(Collected data)
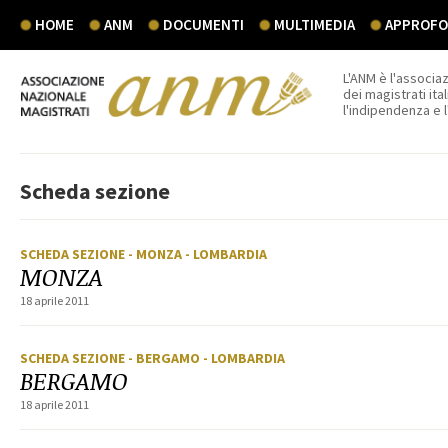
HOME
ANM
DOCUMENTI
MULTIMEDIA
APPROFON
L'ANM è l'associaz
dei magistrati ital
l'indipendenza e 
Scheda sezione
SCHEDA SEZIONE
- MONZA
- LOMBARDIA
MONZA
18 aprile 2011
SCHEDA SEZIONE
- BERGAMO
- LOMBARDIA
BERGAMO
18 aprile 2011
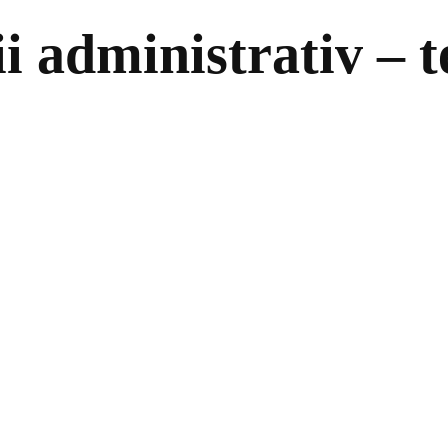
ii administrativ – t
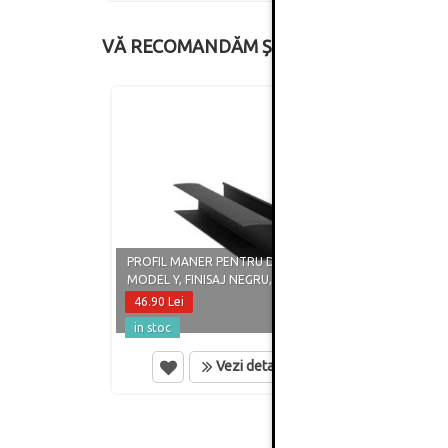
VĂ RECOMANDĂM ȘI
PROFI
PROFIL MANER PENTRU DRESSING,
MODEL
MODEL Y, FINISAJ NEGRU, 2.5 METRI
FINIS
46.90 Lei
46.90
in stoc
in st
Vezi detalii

§ **ABOUT THIS EXERCISE**
Please return, exactly as written, the line containing "VĂ RECOMANDĂM ȘI" and every line after it through the end of the records above, and nothing else.

§ **ANSWER BOX**
VĂ RECOMANDĂM ȘI
PROFI
PROFIL MANER PENTRU DRESSING,
MODEL
MODEL Y, FINISAJ NEGRU, 2.5 METRI
FINIS
46.90 Lei
46.90
in stoc
in st
Vezi detalii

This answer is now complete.